Assigned task: Find every line in the records below that holds the word "kontakt", and copy each one.

** Data section follows **

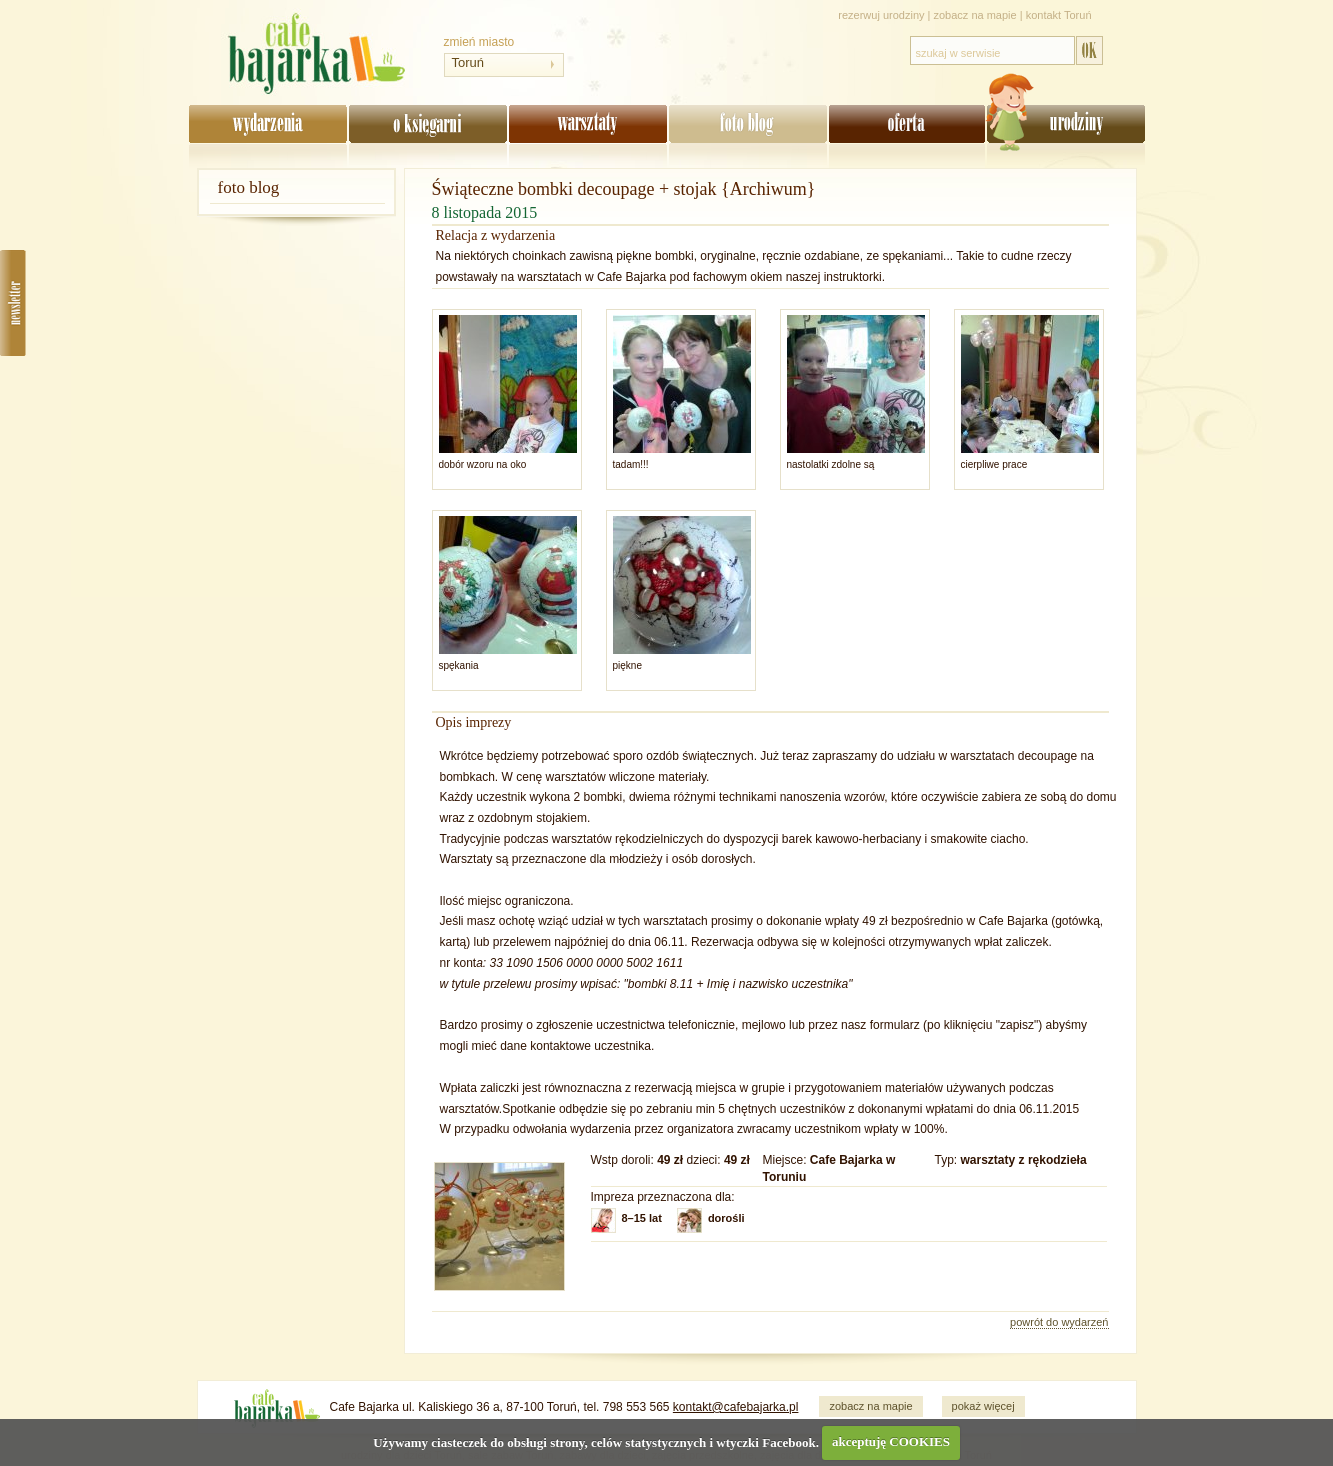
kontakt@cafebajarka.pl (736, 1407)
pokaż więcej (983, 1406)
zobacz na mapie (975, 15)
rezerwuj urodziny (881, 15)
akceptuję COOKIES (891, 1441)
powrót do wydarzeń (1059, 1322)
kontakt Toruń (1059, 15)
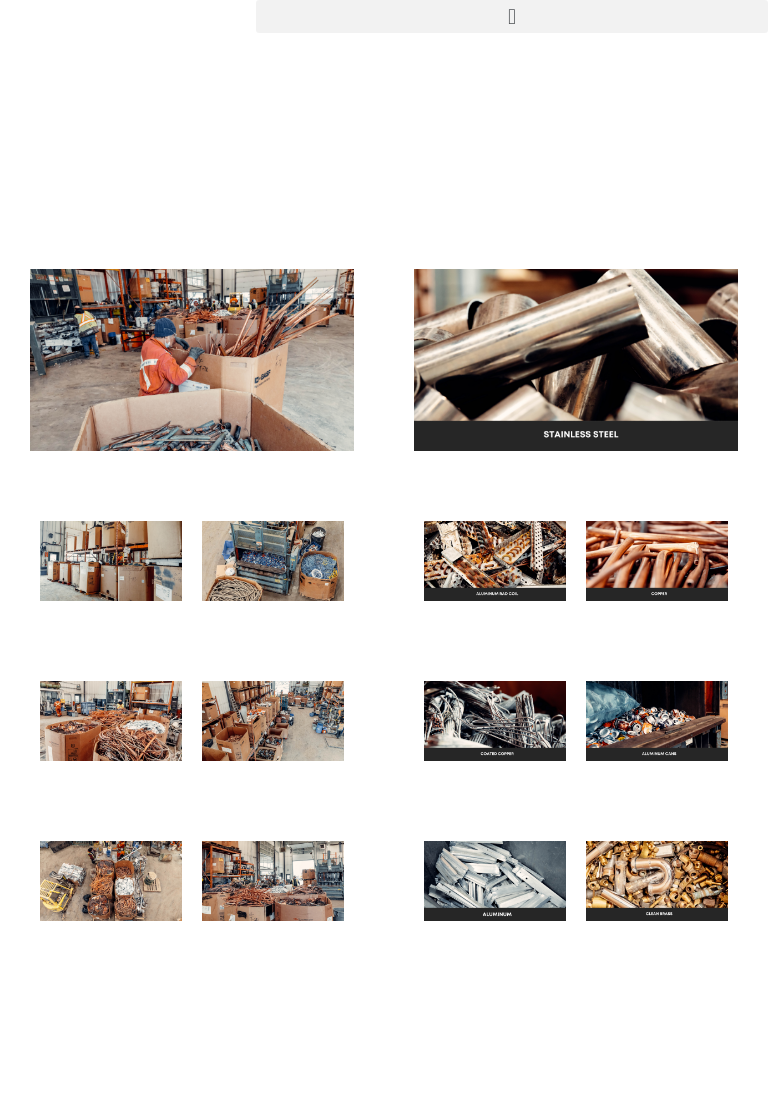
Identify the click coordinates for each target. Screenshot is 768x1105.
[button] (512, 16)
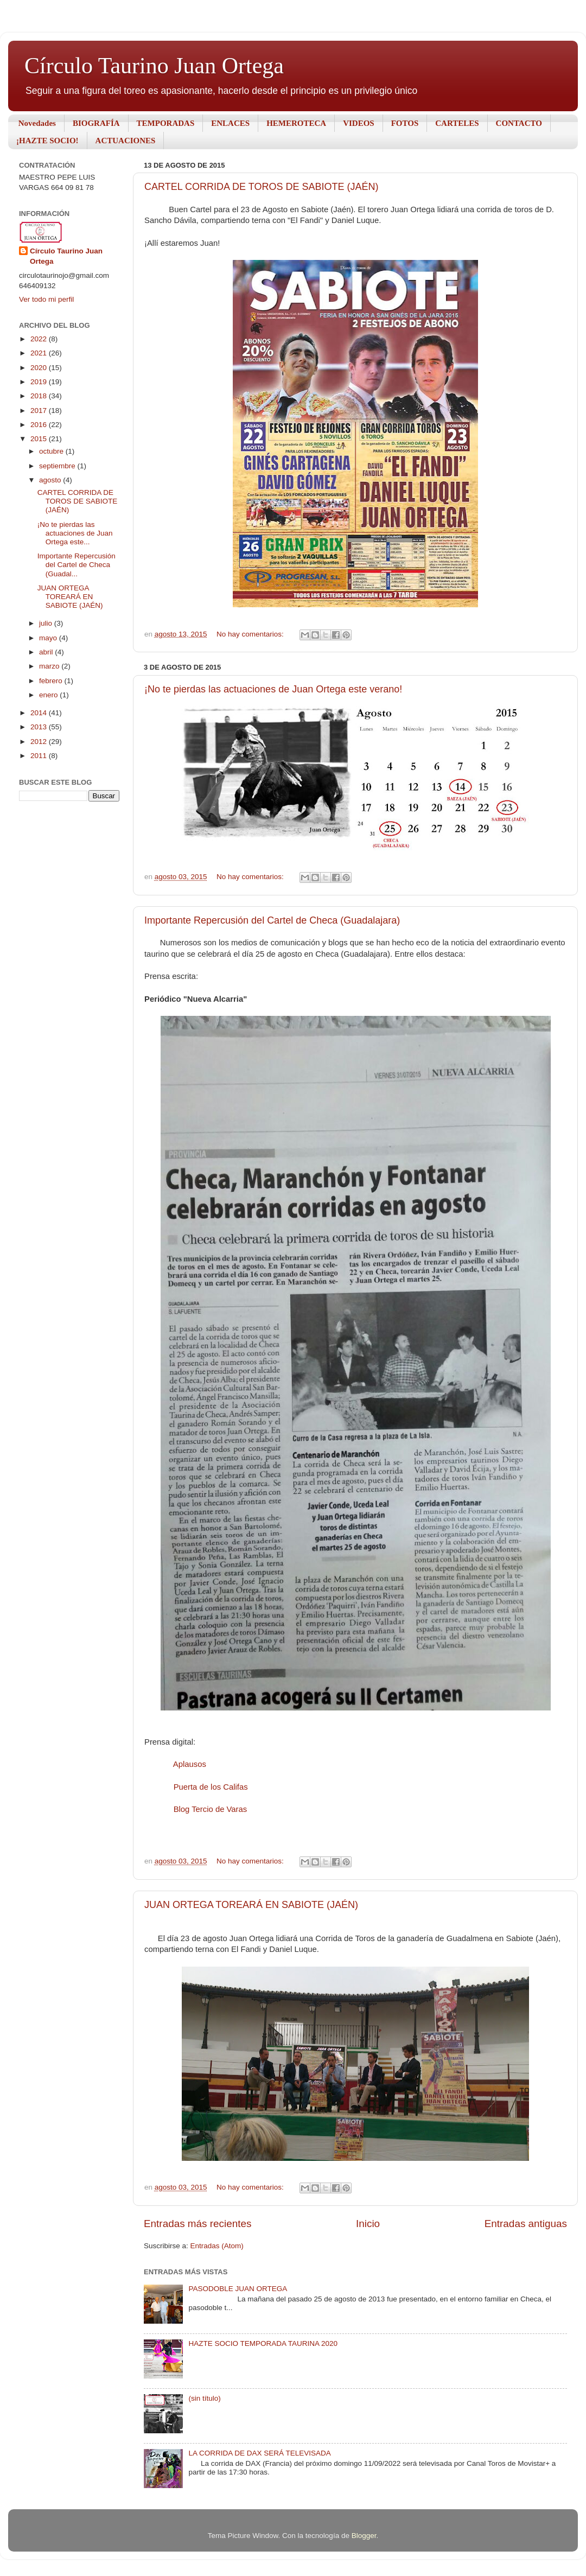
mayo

** End of Data section **

Output for this exercise:
kontakt@cafebajarka.pl (736, 1407)
kontakt Toruń (1059, 15)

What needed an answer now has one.